ESTRICH: A false and unfair confusion

One of them confused Nikki Haley with Nancy Pelosi — both are, after all, women, whose first initial begins with an “N.” One of them confused the president of Mexico with the president of Egypt, while the other confused the leaders of Hungary and Turkey. What does it prove? Basically, nothing. Certainly nothing about who should be the next president of the United States, although today’s headlines might suggest otherwise. Both candidates are, chronologically speaking, old — 77 and 81, respectively. In this respect, if none other, they have more in common than they do that differentiates them. To quote Haley, and certainly not Pelosi, “The first party to retire its 80-year-old candidate is going to be the one who wins this election.” And if neither party does, as seems more than likely, we should settle for the one whose memory doesn’t lead to a 91-count indictment, as Trump’s does.

Last week, the Republicans were making hay out of the fact that the special counsel investigating Biden’s handling of classified documents chose not to indict him for criminal wrongdoing, unlike the collection of special counsels investigating Trump has done. That is a difference that should very much matter, although the tone of the stories suggests a false and unfair equivalence between a faulty memory and probable cause to believe in criminal wrongdoing. And that’s not only from journalists recounting the flubs but also from members of the Democratic chattering class.

The special counsel in Biden’s case, for reasons having very little to do with Biden’s guilt or innocence, took it upon himself to refer to Biden as a “well-meaning, elderly man with a poor memory.” This was a Trump-appointed lawyer, not a medically trained doctor, being fact-checked by the news accounts according to the president’s performance at a hastily called news conference. What is this supposed to prove? According to whom? What about the jobs numbers? What about the cooling of inflation or the avoidance of a recession? Shouldn’t the performance of the economy have more to do with the election than the performance arc of the president in a news conference? Is this what we are going to keep track of between now and November — who looks better, who seems younger or who does better in keeping their presidents straight?
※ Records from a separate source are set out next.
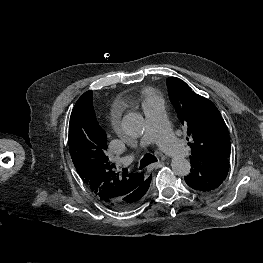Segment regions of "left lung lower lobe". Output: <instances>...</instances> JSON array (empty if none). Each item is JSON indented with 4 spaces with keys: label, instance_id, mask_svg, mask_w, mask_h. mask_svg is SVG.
Returning <instances> with one entry per match:
<instances>
[{
    "label": "left lung lower lobe",
    "instance_id": "left-lung-lower-lobe-1",
    "mask_svg": "<svg viewBox=\"0 0 263 263\" xmlns=\"http://www.w3.org/2000/svg\"><path fill=\"white\" fill-rule=\"evenodd\" d=\"M191 171L185 182L200 192H209L218 188L226 179L229 171V159L221 158L213 161L190 159Z\"/></svg>",
    "mask_w": 263,
    "mask_h": 263
}]
</instances>
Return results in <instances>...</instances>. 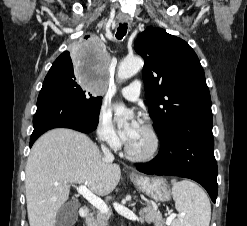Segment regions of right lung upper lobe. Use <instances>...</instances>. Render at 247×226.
Returning a JSON list of instances; mask_svg holds the SVG:
<instances>
[{"instance_id":"cb5924a9","label":"right lung upper lobe","mask_w":247,"mask_h":226,"mask_svg":"<svg viewBox=\"0 0 247 226\" xmlns=\"http://www.w3.org/2000/svg\"><path fill=\"white\" fill-rule=\"evenodd\" d=\"M90 37V35L85 36L86 39H88ZM69 57V52L65 51L63 52L53 63L52 67H54L58 62L62 61V60H66ZM51 67V68H52Z\"/></svg>"}]
</instances>
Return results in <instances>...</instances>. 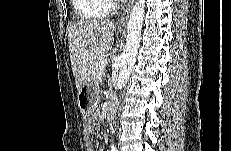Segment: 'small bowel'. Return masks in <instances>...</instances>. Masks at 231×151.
<instances>
[{"instance_id":"obj_1","label":"small bowel","mask_w":231,"mask_h":151,"mask_svg":"<svg viewBox=\"0 0 231 151\" xmlns=\"http://www.w3.org/2000/svg\"><path fill=\"white\" fill-rule=\"evenodd\" d=\"M97 114H94L92 118H88L84 122V134H85V146L86 151H94L93 142L91 140L90 134L92 131V122L93 118H95Z\"/></svg>"}]
</instances>
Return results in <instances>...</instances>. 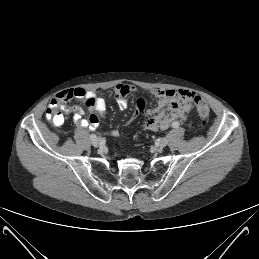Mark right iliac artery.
<instances>
[{
	"label": "right iliac artery",
	"instance_id": "1",
	"mask_svg": "<svg viewBox=\"0 0 259 259\" xmlns=\"http://www.w3.org/2000/svg\"><path fill=\"white\" fill-rule=\"evenodd\" d=\"M90 138H91V140H94V139H96V135L95 134H91Z\"/></svg>",
	"mask_w": 259,
	"mask_h": 259
}]
</instances>
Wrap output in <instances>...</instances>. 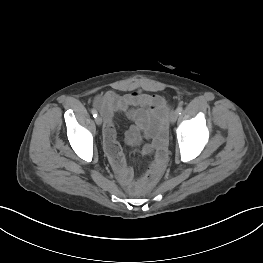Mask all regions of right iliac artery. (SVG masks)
Masks as SVG:
<instances>
[{
  "instance_id": "1",
  "label": "right iliac artery",
  "mask_w": 263,
  "mask_h": 263,
  "mask_svg": "<svg viewBox=\"0 0 263 263\" xmlns=\"http://www.w3.org/2000/svg\"><path fill=\"white\" fill-rule=\"evenodd\" d=\"M91 113H92L94 118L97 117V115H98V113L95 109H92Z\"/></svg>"
}]
</instances>
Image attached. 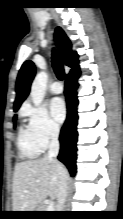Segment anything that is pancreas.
Masks as SVG:
<instances>
[{"label": "pancreas", "instance_id": "obj_1", "mask_svg": "<svg viewBox=\"0 0 123 219\" xmlns=\"http://www.w3.org/2000/svg\"><path fill=\"white\" fill-rule=\"evenodd\" d=\"M46 205L43 204V203H40L38 206H37V209L36 211H46Z\"/></svg>", "mask_w": 123, "mask_h": 219}]
</instances>
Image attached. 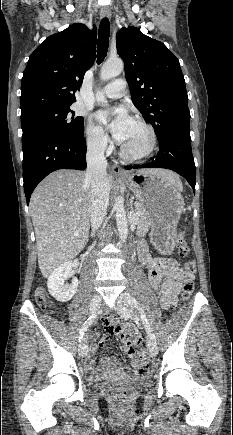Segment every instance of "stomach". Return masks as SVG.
<instances>
[{
  "instance_id": "obj_1",
  "label": "stomach",
  "mask_w": 233,
  "mask_h": 435,
  "mask_svg": "<svg viewBox=\"0 0 233 435\" xmlns=\"http://www.w3.org/2000/svg\"><path fill=\"white\" fill-rule=\"evenodd\" d=\"M125 182L146 210L152 238L163 252L169 253L184 208L180 188L171 180L150 173L128 174Z\"/></svg>"
}]
</instances>
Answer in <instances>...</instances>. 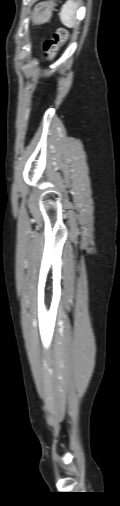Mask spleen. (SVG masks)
Returning <instances> with one entry per match:
<instances>
[{
    "mask_svg": "<svg viewBox=\"0 0 120 506\" xmlns=\"http://www.w3.org/2000/svg\"><path fill=\"white\" fill-rule=\"evenodd\" d=\"M77 10V3L73 0H68L62 7L60 12V19L63 25L69 28L75 27V13Z\"/></svg>",
    "mask_w": 120,
    "mask_h": 506,
    "instance_id": "3e777b00",
    "label": "spleen"
}]
</instances>
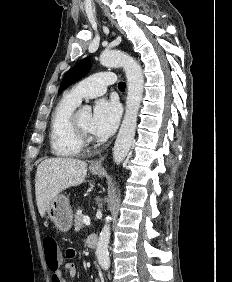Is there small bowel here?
<instances>
[{
  "mask_svg": "<svg viewBox=\"0 0 232 282\" xmlns=\"http://www.w3.org/2000/svg\"><path fill=\"white\" fill-rule=\"evenodd\" d=\"M76 256V252L74 249H67L65 253V257L69 260L63 264L61 268L54 271L51 277L52 282H67L64 274H68L71 278L76 277L77 269L72 261ZM95 282H100L99 280H95Z\"/></svg>",
  "mask_w": 232,
  "mask_h": 282,
  "instance_id": "c3829d8e",
  "label": "small bowel"
}]
</instances>
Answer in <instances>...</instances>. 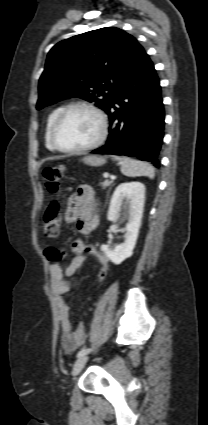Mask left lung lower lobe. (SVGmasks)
Here are the masks:
<instances>
[{
  "instance_id": "1",
  "label": "left lung lower lobe",
  "mask_w": 208,
  "mask_h": 425,
  "mask_svg": "<svg viewBox=\"0 0 208 425\" xmlns=\"http://www.w3.org/2000/svg\"><path fill=\"white\" fill-rule=\"evenodd\" d=\"M105 112L109 117L108 140L92 153L137 157L159 168L165 115L159 78L148 55L117 89Z\"/></svg>"
}]
</instances>
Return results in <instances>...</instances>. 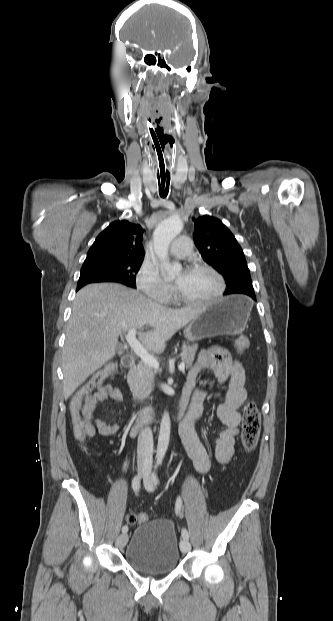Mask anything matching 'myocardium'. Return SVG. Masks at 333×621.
Wrapping results in <instances>:
<instances>
[{
  "label": "myocardium",
  "mask_w": 333,
  "mask_h": 621,
  "mask_svg": "<svg viewBox=\"0 0 333 621\" xmlns=\"http://www.w3.org/2000/svg\"><path fill=\"white\" fill-rule=\"evenodd\" d=\"M190 271H207L209 273H211L217 280L218 282V289L216 291V293L207 298V299H191L188 298L184 295H182L177 288L174 289V296L175 299L178 302H181L183 304H187V305H209L212 304L214 302H216L217 300H219L226 289V284H225V280L223 278V276L221 275V273L215 269L213 266L207 264V263H201V262H196L190 265L189 269Z\"/></svg>",
  "instance_id": "obj_1"
}]
</instances>
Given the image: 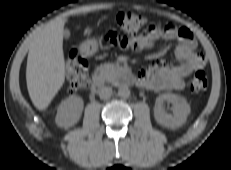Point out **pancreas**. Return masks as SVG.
<instances>
[{
	"label": "pancreas",
	"mask_w": 231,
	"mask_h": 170,
	"mask_svg": "<svg viewBox=\"0 0 231 170\" xmlns=\"http://www.w3.org/2000/svg\"><path fill=\"white\" fill-rule=\"evenodd\" d=\"M116 69H117V66L113 63H106L103 65H100L96 68L94 77L102 78L105 80L111 79L114 76Z\"/></svg>",
	"instance_id": "1"
}]
</instances>
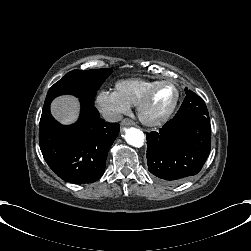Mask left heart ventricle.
I'll return each mask as SVG.
<instances>
[{
    "label": "left heart ventricle",
    "mask_w": 251,
    "mask_h": 251,
    "mask_svg": "<svg viewBox=\"0 0 251 251\" xmlns=\"http://www.w3.org/2000/svg\"><path fill=\"white\" fill-rule=\"evenodd\" d=\"M178 95V88L174 83L165 82L161 84L147 107V115L153 119L160 118L174 107Z\"/></svg>",
    "instance_id": "left-heart-ventricle-1"
}]
</instances>
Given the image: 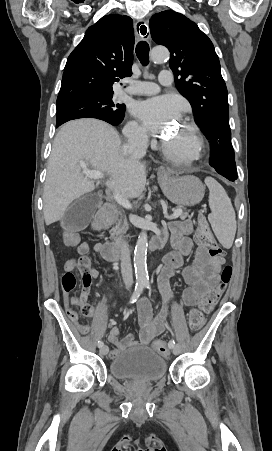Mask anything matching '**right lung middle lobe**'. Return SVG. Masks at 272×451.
Masks as SVG:
<instances>
[{"label":"right lung middle lobe","instance_id":"dd1d6c3e","mask_svg":"<svg viewBox=\"0 0 272 451\" xmlns=\"http://www.w3.org/2000/svg\"><path fill=\"white\" fill-rule=\"evenodd\" d=\"M56 124L76 118H97L118 125L124 118L125 105L116 103L113 95H87L57 99Z\"/></svg>","mask_w":272,"mask_h":451}]
</instances>
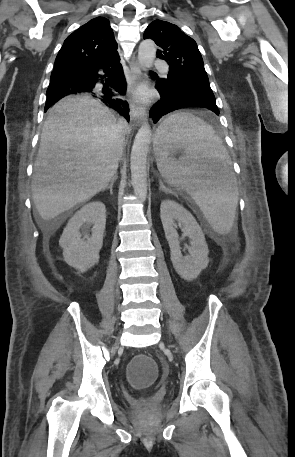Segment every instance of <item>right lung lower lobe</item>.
Here are the masks:
<instances>
[{
	"label": "right lung lower lobe",
	"instance_id": "obj_1",
	"mask_svg": "<svg viewBox=\"0 0 295 457\" xmlns=\"http://www.w3.org/2000/svg\"><path fill=\"white\" fill-rule=\"evenodd\" d=\"M119 61L120 57L116 53L86 68L52 72L45 111L67 95L84 93L101 99L129 120L128 103L118 98V95H125L126 92V81ZM98 82L103 84L102 88L96 86Z\"/></svg>",
	"mask_w": 295,
	"mask_h": 457
}]
</instances>
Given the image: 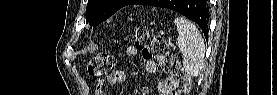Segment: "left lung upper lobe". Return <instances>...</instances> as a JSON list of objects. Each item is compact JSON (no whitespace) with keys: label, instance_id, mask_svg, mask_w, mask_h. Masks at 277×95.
Masks as SVG:
<instances>
[{"label":"left lung upper lobe","instance_id":"1","mask_svg":"<svg viewBox=\"0 0 277 95\" xmlns=\"http://www.w3.org/2000/svg\"><path fill=\"white\" fill-rule=\"evenodd\" d=\"M134 0H88L86 19L94 27L108 19L120 8L129 5ZM176 0H162L157 7L173 6Z\"/></svg>","mask_w":277,"mask_h":95}]
</instances>
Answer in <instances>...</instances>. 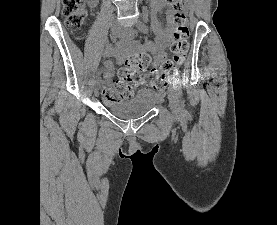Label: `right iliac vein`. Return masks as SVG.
I'll list each match as a JSON object with an SVG mask.
<instances>
[{
	"instance_id": "right-iliac-vein-1",
	"label": "right iliac vein",
	"mask_w": 277,
	"mask_h": 225,
	"mask_svg": "<svg viewBox=\"0 0 277 225\" xmlns=\"http://www.w3.org/2000/svg\"><path fill=\"white\" fill-rule=\"evenodd\" d=\"M112 35L115 38H121L124 36V31L119 27H115V28H112ZM93 90H94V93L97 94L99 91L98 86H94Z\"/></svg>"
}]
</instances>
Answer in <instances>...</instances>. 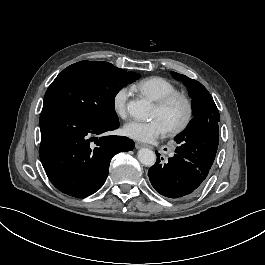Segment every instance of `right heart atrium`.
I'll use <instances>...</instances> for the list:
<instances>
[{
    "instance_id": "obj_1",
    "label": "right heart atrium",
    "mask_w": 265,
    "mask_h": 265,
    "mask_svg": "<svg viewBox=\"0 0 265 265\" xmlns=\"http://www.w3.org/2000/svg\"><path fill=\"white\" fill-rule=\"evenodd\" d=\"M130 93L127 89L121 88L116 91V94L111 97V104L114 106L116 116L119 119H126L130 109Z\"/></svg>"
}]
</instances>
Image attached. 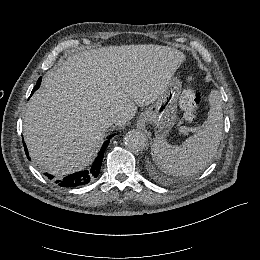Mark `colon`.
<instances>
[{"label": "colon", "instance_id": "5ec220e1", "mask_svg": "<svg viewBox=\"0 0 260 260\" xmlns=\"http://www.w3.org/2000/svg\"><path fill=\"white\" fill-rule=\"evenodd\" d=\"M200 102V94L193 87H188L181 92L179 103L183 110V118L187 126L194 125Z\"/></svg>", "mask_w": 260, "mask_h": 260}]
</instances>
And then there are the various conspiracy theories generating more controversy than the candidates themselves. Has Taylor Swift eclipsed both Trump and Biden? Has the silly season taken over attention from the Supreme Court? Coverage of the election seems to be lurching from the ridiculous to the absurd.

If it didn’t matter so much, it might be funny. As it is, it is terrifying. Donald Trump literally makes jokes about ruling as a dictator, at least in his first days in office, which is as inappropriate as a special counsel branding the president as an old man with a bad memory. Biden is supposedly reminded of when his son died, as if he could not remember, which is just not so.

“Damning and defining” is how Trump strategist Chris LaCivita characterized the special counsel’s description of Biden to The New York Times, a description that Democrat James Carville echoed as “confirming an existing suspicion.” The two are not the same, nor should they be fairly compared, unless age is blindly equated with incompetence, as the Republicans are blindly seeking to do.